Sunday, June 29, 2008

China #1


The first thing I noticed was the haze. A deep, musky haze, the color of dirty snow after a New York City snow-shower. I’ve been warned of the pollution, but it was thicker than I imagined: a gray cloud pock-marked with dark strawberry seeds.


Stepping off the plane, I was greeted with 6 security personnel; this in itself would not have been odd. But they were “strategically” placed at places they were not needed. For example, there was a walkway that ended in a sharp turn to the right and into another hallway; that is, there was no possibility of going anywhere but right. Yet there were two men, guiding us with their stiff arms, telling us to walk right, lest we walk straight into a wall. This concept, jobs of no utilitarian value, was further magnified when stepping off the concourse. I saw 3 women guiding a line of 5 baggage carts; that’s one woman for every 1.67 cart. At Pathmark, one 15-year-old boy can expertly maneuver 13 shopping carts by himself. What I found most ridiculous however, was this:


That's right -- it's a vending machine attendant. She stands there all day, waiting in the near-empty airport for a thirsty soul to come by her station. When he does, he gives his money to the attendant, who then puts it into the machine, chooses the drink, and then proceeds to retrieve the drink and open it for the purchaser.

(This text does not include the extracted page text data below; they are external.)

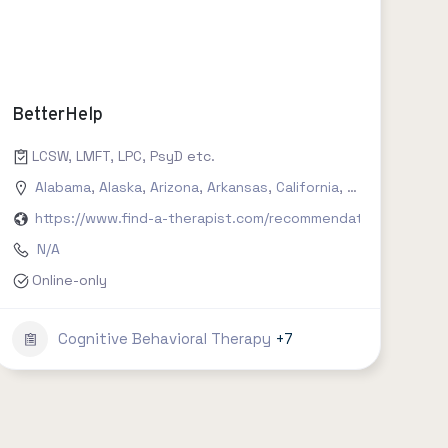
BetterHelp
, social work, clinical psychology etc.
LCSW, LMFT, LPC, PsyD etc.
Connecticut
Alabama
,
Delaware
,
Alaska
,
,
Arizona
Florida
,
,
Arkansas
Georgia
,
,
Hawaii
California
,
Idaho
,
Colorado
,
Illinois
,
,
India
Conn
https://www.find-a-therapist.com/recommendations/try-bet
N/A
Online-only
Cognitive Behavioral Therapy
+7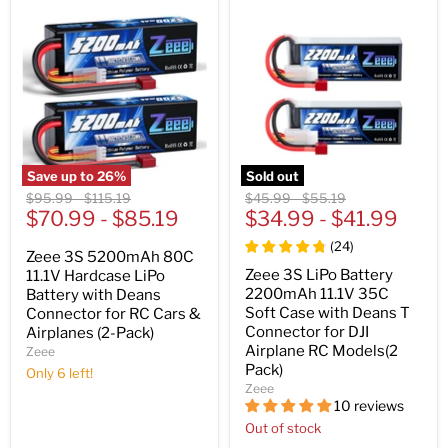
Save up to
26
%
Sold out
Original
Original
Original
Original
$95.99
-
$115.19
$45.99
-
$55.19
price
$70.99
price
-
$85.19
price
$34.99
price
-
$41.99
(
24
)
Zeee 3S 5200mAh 80C
Zeee 3S LiPo Battery
11.1V Hardcase LiPo
2200mAh 11.1V 35C
Battery with Deans
Soft Case with Deans T
Connector for RC Cars &
Connector for DJI
Airplanes (2-Pack)
Airplane RC Models(2
Zeee
Pack)
Only 6 left!
Zeee
10 reviews
Out of stock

These jobs, I guess, are the vestiges of an old communist past that assured
every single citizen a job and a wage, no matter their education or amount of human capital. They're the physical remnants of a failed ideology that stridently, and dangerously, emphasized the notion of equality to the max.

We often take for granted the political and economic system of America. It emphasizes equity, not necessarily equality. Equity means that everybody gets a fair chance -- there is an emphasis on playing by the rules and being impartial and unbiased and fair. This doesn't always happen, but it is a revered virtue. Equality, on the other hand, is the concept that everybody should get a fair share. This thinking however, the concept of everybody having an equal part of the pie without regard to anyone's input in making the pie, leads to complacency and a lack of incentive. The result: a stagnating economy like China in the late 20th century.

Wednesday, June 25, 2008

Meat Coma

[[Guest Blog by David Schemitsch]]

I have been invited by Roger to write a guest entry describing our recent visit to Green Fields, a Brazilian buffet restaurant located in Corona, Queens. Though I am positively thrilled at the opportunity to do so, I am somewhat apprehensive about falling short of the high standards for overall quality of writing to which this blog has consistently adhered. I hope that these observations of a longtime reader, first time blogger will at least begin to capture the excitement, wit, and overall class that loyal readers have come to expect, respect, and love.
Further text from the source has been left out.